Content starts

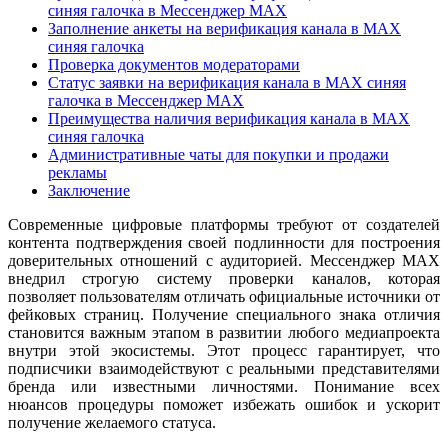
синяя галочка в Мессенджер MAX
Заполнение анкеты на верификация канала в MAX
синяя галочка
Проверка документов модераторами
Статус заявки на верификация канала в MAX синяя
галочка в Мессенджер MAX
Преимущества наличия верификация канала в MAX
синяя галочка
Административные чаты для покупки и продажи
рекламы
Заключение
Современные цифровые платформы требуют от создателей
контента подтверждения своей подлинности для построения
доверительных отношений с аудиторией. Мессенджер MAX
внедрил строгую систему проверки каналов, которая
позволяет пользователям отличать официальные источники от
фейковых страниц. Получение специального знака отличия
становится важным этапом в развитии любого медиапроекта
внутри этой экосистемы. Этот процесс гарантирует, что
подписчики взаимодействуют с реальными представителями
бренда или известными личностями. Понимание всех
нюансов процедуры поможет избежать ошибок и ускорит
получение желаемого статуса.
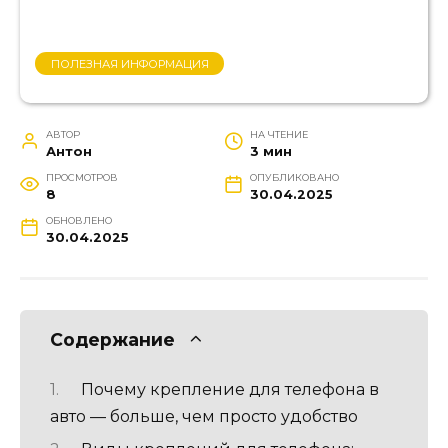
ПОЛЕЗНАЯ ИНФОРМАЦИЯ
АВТОР
НА ЧТЕНИЕ
Антон
3 мин
ПРОСМОТРОВ
ОПУБЛИКОВАНО
8
30.04.2025
ОБНОВЛЕНО
30.04.2025
Содержание
Почему крепление для телефона в
авто — больше, чем просто удобство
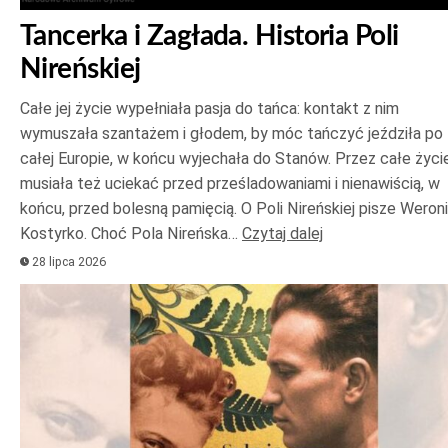
Tancerka i Zagłada. Historia Poli
Nireńskiej
Całe jej życie wypełniała pasja do tańca: kontakt z nim
wymuszała szantażem i głodem, by móc tańczyć jeździła po
całej Europie, w końcu wyjechała do Stanów. Przez całe życi
musiała też uciekać przed prześladowaniami i nienawiścią, w
końcu, przed bolesną pamięcią. O Poli Nireńskiej pisze Weron
Kostyrko. Choć Pola Nireńska…
Czytaj dalej
28 lipca 2026
Odtwarzacz
plików
dźwiękowych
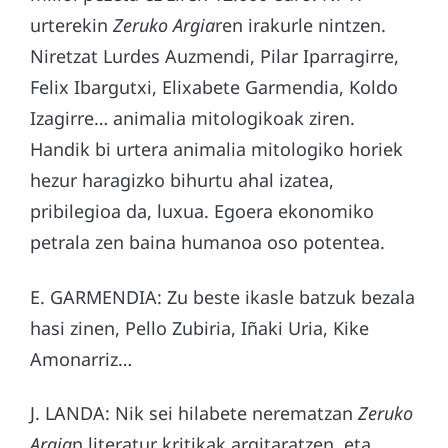
urterekin
Zeruko Argia
ren irakurle nintzen.
Niretzat Lurdes Auzmendi, Pilar Iparragirre,
Felix Ibargutxi, Elixabete Garmendia, Koldo
Izagirre… animalia mitologikoak ziren.
Handik bi urtera animalia mitologiko horiek
hezur haragizko bihurtu ahal izatea,
pribilegioa da, luxua. Egoera ekonomiko
petrala zen baina humanoa oso potentea.
E. GARMENDIA: Zu beste ikasle batzuk bezala
hasi zinen, Pello Zubiria, Iñaki Uria, Kike
Amonarriz…
J. LANDA: Nik sei hilabete nerematzan
Zeruko
Argia
n literatur kritikak argitaratzen, eta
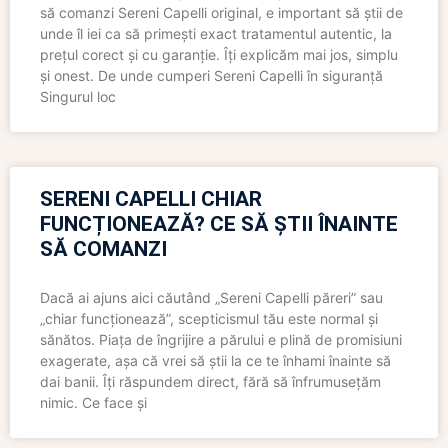
să comanzi Sereni Capelli original, e important să știi de
unde îl iei ca să primești exact tratamentul autentic, la
prețul corect și cu garanție. Îți explicăm mai jos, simplu
și onest. De unde cumperi Sereni Capelli în siguranță
Singurul loc
SERENI CAPELLI CHIAR
FUNCȚIONEAZĂ? CE SĂ ȘTII ÎNAINTE
SĂ COMANZI
Dacă ai ajuns aici căutând „Sereni Capelli păreri” sau
„chiar funcționează”, scepticismul tău este normal și
sănătos. Piața de îngrijire a părului e plină de promisiuni
exagerate, așa că vrei să știi la ce te înhami înainte să
dai banii. Îți răspundem direct, fără să înfrumusețăm
nimic. Ce face și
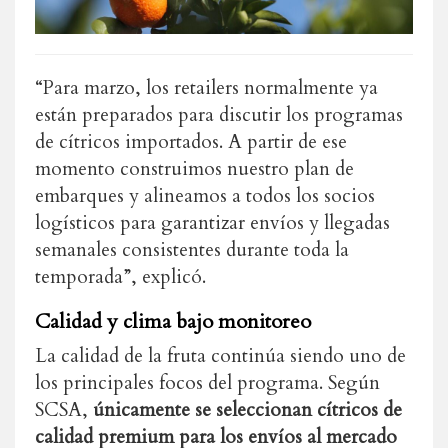
“Para marzo, los retailers normalmente ya
están preparados para discutir los programas
de cítricos importados. A partir de ese
momento construimos nuestro plan de
embarques y alineamos a todos los socios
logísticos para garantizar envíos y llegadas
semanales consistentes durante toda la
temporada”, explicó.
Calidad y clima bajo monitoreo
La calidad de la fruta continúa siendo uno de
los principales focos del programa. Según
SCSA,
únicamente se seleccionan cítricos de
calidad premium para los envíos al mercado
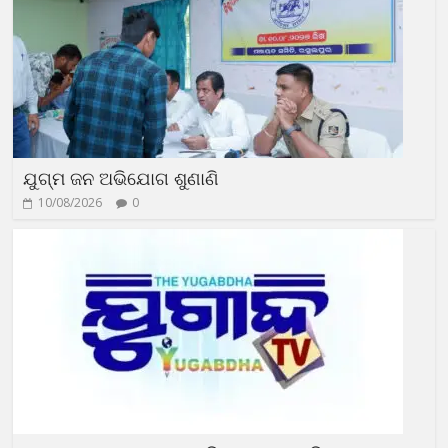
ଯୁଗ୍ମ ଜନ ଅଭିଯୋଗ ଶୁଣାଣି
10/08/2026
0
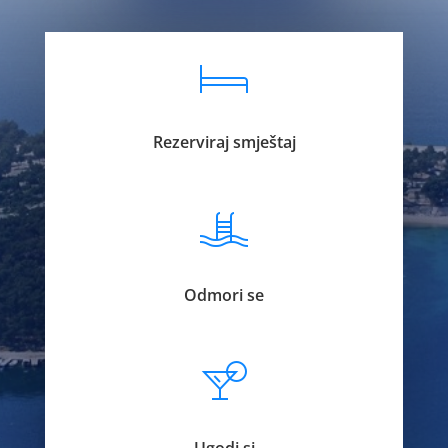
Rezerviraj smještaj
Odmori se
Ugodi si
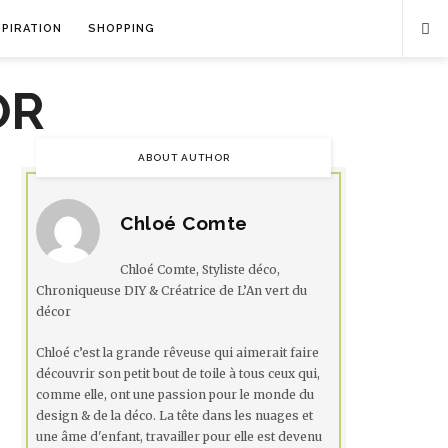
SPIRATION
SHOPPING
ABOUT AUTHOR
Chloé Comte
Chloé Comte, Styliste déco,
Chroniqueuse DIY & Créatrice de L’An vert du
décor
Chloé c’est la grande rêveuse qui aimerait faire
découvrir son petit bout de toile à tous ceux qui,
comme elle, ont une passion pour le monde du
design & de la déco. La tête dans les nuages et
une âme d'enfant, travailler pour elle est devenu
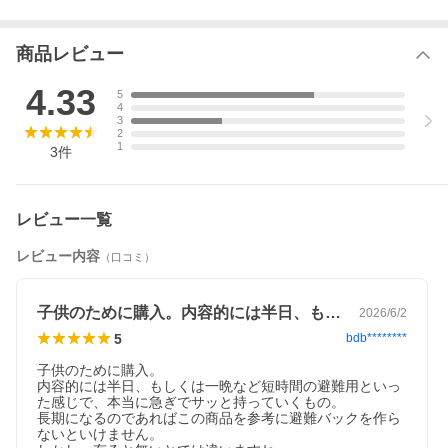
商品レビュー
4.33
5
4
3
2
1
3
件
レビュー一覧
レビュー内容
（口コミ）
子供のために購入。内容的には半日、もし…
2026/6/2
5
bdb********
子供のために購入。

内容的には半日、もしくは一晩など短時間の避難用といっ
た感じで、本当に急ぎでサッと持っていくもの。

長期になるのであればこの商品を参考に避難バックを作ら
ないといけません。
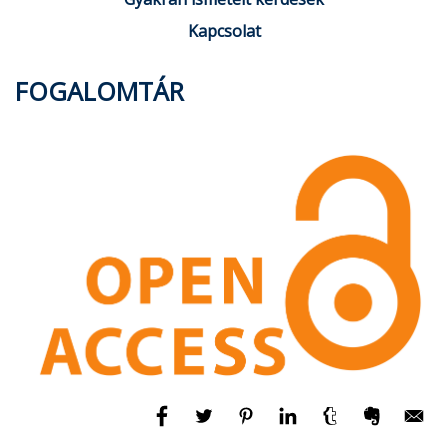
Kapcsolat
FOGALOMTÁR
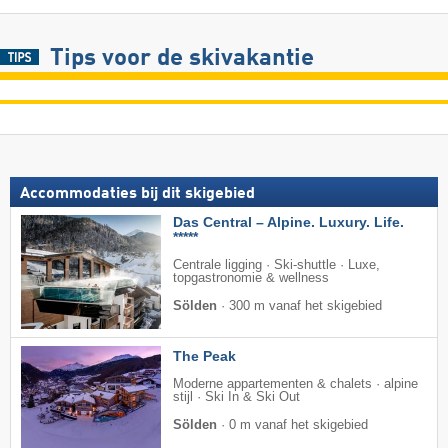
Tips voor de skivakantie
Accommodaties bij dit skigebied
Das Central – Alpine. Luxury. Life.
*****
Centrale ligging · Ski-shuttle · Luxe,
topgastronomie & wellness
Sölden
·
300 m vanaf het skigebied
The Peak
Moderne appartementen & chalets · alpine
stijl · Ski In & Ski Out
Sölden
·
0 m vanaf het skigebied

Content ends

■ TASK INSTRUCTIONS ■
In your answer, set down the full listing word for word and include no pictures.

■ ANSWER SPACE ■
синяя галочка в Мессенджер MAX
Заполнение анкеты на верификация канала в MAX
синяя галочка
Проверка документов модераторами
Статус заявки на верификация канала в MAX синяя
галочка в Мессенджер MAX
Преимущества наличия верификация канала в MAX
синяя галочка
Административные чаты для покупки и продажи
рекламы
Заключение
Современные цифровые платформы требуют от создателей
контента подтверждения своей подлинности для построения
доверительных отношений с аудиторией. Мессенджер MAX
внедрил строгую систему проверки каналов, которая
позволяет пользователям отличать официальные источники от
фейковых страниц. Получение специального знака отличия
становится важным этапом в развитии любого медиапроекта
внутри этой экосистемы. Этот процесс гарантирует, что
подписчики взаимодействуют с реальными представителями
бренда или известными личностями. Понимание всех
нюансов процедуры поможет избежать ошибок и ускорит
получение желаемого статуса.
ПОЛЕЗНАЯ ИНФОРМАЦИЯ
АВТОР
НА ЧТЕНИЕ
Антон
3 мин
ПРОСМОТРОВ
ОПУБЛИКОВАНО
8
30.04.2025
ОБНОВЛЕНО
30.04.2025
Содержание
Почему крепление для телефона в
авто — больше, чем просто удобство
Tancerka i Zagłada. Historia Poli
Nireńskiej
Całe jej życie wypełniała pasja do tańca: kontakt z nim
wymuszała szantażem i głodem, by móc tańczyć jeździła po
całej Europie, w końcu wyjechała do Stanów. Przez całe życi
musiała też uciekać przed prześladowaniami i nienawiścią, w
końcu, przed bolesną pamięcią. O Poli Nireńskiej pisze Weron
Kostyrko. Choć Pola Nireńska…
Czytaj dalej
28 lipca 2026
Odtwarzacz
plików
dźwiękowych
urterekin
Zeruko Argia
ren irakurle nintzen.
Niretzat Lurdes Auzmendi, Pilar Iparragirre,
Felix Ibargutxi, Elixabete Garmendia, Koldo
Izagirre… animalia mitologikoak ziren.
Handik bi urtera animalia mitologiko horiek
hezur haragizko bihurtu ahal izatea,
pribilegioa da, luxua. Egoera ekonomiko
petrala zen baina humanoa oso potentea.
E. GARMENDIA: Zu beste ikasle batzuk bezala
hasi zinen, Pello Zubiria, Iñaki Uria, Kike
Amonarriz…
J. LANDA: Nik sei hilabete nerematzan
Zeruko
Argia
n literatur kritikak argitaratzen, eta
să comanzi Sereni Capelli original, e important să știi de
unde îl iei ca să primești exact tratamentul autentic, la
prețul corect și cu garanție. Îți explicăm mai jos, simplu
și onest. De unde cumperi Sereni Capelli în siguranță
Singurul loc
SERENI CAPELLI CHIAR
FUNCȚIONEAZĂ? CE SĂ ȘTII ÎNAINTE
SĂ COMANZI
Dacă ai ajuns aici căutând „Sereni Capelli păreri” sau
„chiar funcționează”, scepticismul tău este normal și
sănătos. Piața de îngrijire a părului e plină de promisiuni
exagerate, așa că vrei să știi la ce te înhami înainte să
dai banii. Îți răspundem direct, fără să înfrumusețăm
nimic. Ce face și
“Para marzo, los retailers normalmente ya
están preparados para discutir los programas
de cítricos importados. A partir de ese
momento construimos nuestro plan de
embarques y alineamos a todos los socios
logísticos para garantizar envíos y llegadas
semanales consistentes durante toda la
temporada”, explicó.
Calidad y clima bajo monitoreo
La calidad de la fruta continúa siendo uno de
los principales focos del programa. Según
SCSA,
únicamente se seleccionan cítricos de
calidad premium para los envíos al mercado
ଯୁଗ୍ମ ଜନ ଅଭିଯୋଗ ଶୁଣାଣି
10/08/2026
0
Rezerviraj smještaj
Odmori se
Ugodi si
SPIRATION
SHOPPING
ABOUT AUTHOR
Chloé Comte
Chloé Comte, Styliste déco,
Chroniqueuse DIY & Créatrice de L’An vert du
décor
Chloé c’est la grande rêveuse qui aimerait faire
découvrir son petit bout de toile à tous ceux qui,
comme elle, ont une passion pour le monde du
design & de la déco. La tête dans les nuages et
une âme d'enfant, travailler pour elle est devenu
商品レビュー
4.33
5
4
3
2
1
3
件
レビュー一覧
レビュー内容
（口コミ）
子供のために購入。内容的には半日、もし…
2026/6/2
5
bdb********
子供のために購入。

内容的には半日、もしくは一晩など短時間の避難用といっ
た感じで、本当に急ぎでサッと持っていくもの。

長期になるのであればこの商品を参考に避難バックを作ら
ないといけません。
Kapcsolat
FOGALOMTÁR
Tips voor de skivakantie
Accommodaties bij dit skigebied
Das Central – Alpine. Luxury. Life.
*****
Centrale ligging · Ski-shuttle · Luxe,
topgastronomie & wellness
Sölden
·
300 m vanaf het skigebied
The Peak
Moderne appartementen & chalets · alpine
stijl · Ski In & Ski Out
Sölden
·
0 m vanaf het skigebied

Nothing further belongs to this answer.